- Mary Wharton in 1949.
- Born: October 12, 1912 Jessamine County, Kentucky
- Died: November 28, 1991 (aged 79)
- Education: University of Kentucky University of Michigan
- Scientific career
- Fields: Botany
- Workplaces: Georgetown College

= Mary Wharton =

American botanist (1912–1991)

Mary Eugenia Wharton (October 12, 1912 – November 28, 1991) was an American botanist, author, and environmental activist.

==Biography==
Wharton was born in Jessamine County, Kentucky on October 12, 1912, the younger of two daughters of Joseph Felix and Mayme (née Davis) Wharton. In 1916, the family moved to Lexington. Wharton graduated from the University of Kentucky in 1935 with a bachelor's degree in botany and geology. She then received both a master's degree in 1936 and a doctorate from the University of Michigan in 1946. In 1942, she collected dewberry, a berry closely related to blackberries, from Montgomery County, Kentucky. This berry proved to be a new species and was named Rubus whartoniae in her honor.

After her doctoral work, she spent 30 years teaching at Georgetown College and later became head of the Biology Department. In fact, Georgetown College later dedicated a wing of the George Matt Asher Science Center to her. She collected plant species for the University of Kentucky Herbarium. Wharton also served as the Kentucky Academy of Science representative on the Council of the American Association for the Advancement of Science.

Besides being an avid plant collector, Wharton was also a writer. Wharton collaborated with Roger Barbour on two field guides, Wildflowers and Ferns of Kentucky (1971) and Shrubs of Kentucky (1973), and a natural history of the Inner Blueglass Region, Bluegrass Land and Life. In addition, Wharton edited diaries and letters of Martha McDowell Buford Jones, a Confederate wife, published in 1986 as Horse World of the Bluegrass and Peach Leather and Rebel Grey.

Beginning in the late 1950s, Wharton bought parcels of land on the Kentucky River and founded the Floracliff Nature Sanctuary in 1989; it was dedicated as a Kentucky State Nature Preserve on March 15, 1996. Wharton protected part of the sanctuary using a scenic easement.

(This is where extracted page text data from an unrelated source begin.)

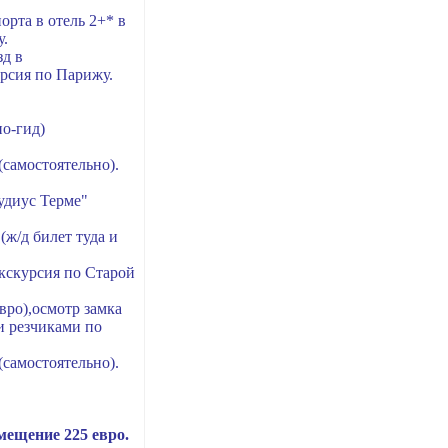
орта в отель 2+* в
у.
зд в
урсия по Парижу.
о-гид)
(самостоятельно).
диус Терме"
(ж/д билет туда и
кскурсия по Старой
вро),осмотр замка
и резчиками по
(самостоятельно).
змещение 225 евро.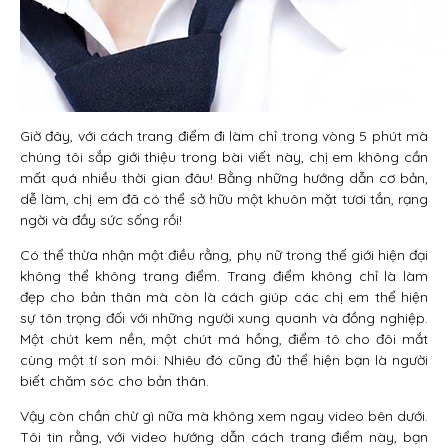
Giờ đây, với cách trang điểm đi làm chỉ trong vòng 5 phút mà
chúng tôi sắp giới thiệu trong bài viết này, chị em không cần
mất quá nhiều thời gian đâu! Bằng những hướng dẫn cơ bản,
dễ làm, chị em đã có thể sở hữu một khuôn mặt tươi tắn, rạng
ngời và đầy sức sống rồi!
Có thể thừa nhận một điều rằng, phụ nữ trong thế giới hiện đại
không thể không trang điểm. Trang điểm không chỉ là làm
đẹp cho bản thân mà còn là cách giúp các chị em thể hiện
sự tôn trọng đối với những người xung quanh và đồng nghiệp.
Một chút kem nền, một chút má hồng, điểm tô cho đôi mắt
cùng một tí son môi. Nhiêu đó cũng đủ thể hiện bạn là người
biết chăm sóc cho bản thân.
Vậy còn chần chừ gì nữa mà không xem ngay video bên dưới.
Tôi tin rằng, với video hướng dẫn cách trang điểm này, bạn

In fact, she was the first to use a scenic easement in Kentucky. Wharton also cofounded the Land and Nature Trust of Bluegrass to help preserve many parts of the bluegrass region such as Raven Run, greenway parks, and the Paris-Lexington corridor. She held the positions of chairman or President of the Board for this organization several times. She was also a member of The Kentucky Nature Conservatory Board and the Kentucky River Steering Committee.

Wharton was involved in environmental activism throughout her later years in particular issues such as the proposed damming of the Red River Gorge and the expansion of the Paris Pike. She was also a member of the Colonial Dames, Daughters of the American Revolution, and the United Daughters of the Confederacy.

Wharton died on November 28, 1991, in Lexington, Kentucky.

==Partial bibliography==
- Wharton, M.E. (1945). "Floristics and vegetation of the Devonian-Mississippian black shale region of Kentucky (Ph.D. dissertation)"
- Wharton, M.E. (1971). "A guide to the wildflowers and ferns of Kentucky"
- Wharton, M.E. (1973). "Trees & shrubs of Kentucky"
- Bryant, W.S. (1980). "The Blue Ash-Oak Savanna: Woodland, a Remnant of Presettlement Vegetation in the Inner Bluegrass of Kentucky"
- Buford Jones, M.M. (1986). "Peach leather and Rebel gray : bluegrass life and the war, 1860-1865 : farm and social life, famous horses, tragedies of war : diary and letters of a Confederate wife"
- Wharton, M.E. (1991). "Bluegrass land & life: Land character, plants, & animals of the Inner Bluegrass Region of Kentucky: Past, present, & future"
- Wharton, Mary. "The Horse World of Bluegrass"
- Wharton, Mary. "Book Review: The Civil War Diary of Anne S. Frobel of Wilton Hill in Virginia"
- Wharton, M.E. (1945) Floristics and vegetation of the Devonian-Mississippian black shale region of Kentucky. Ph.D. dissertation, University of Michigan, Ann Arbor.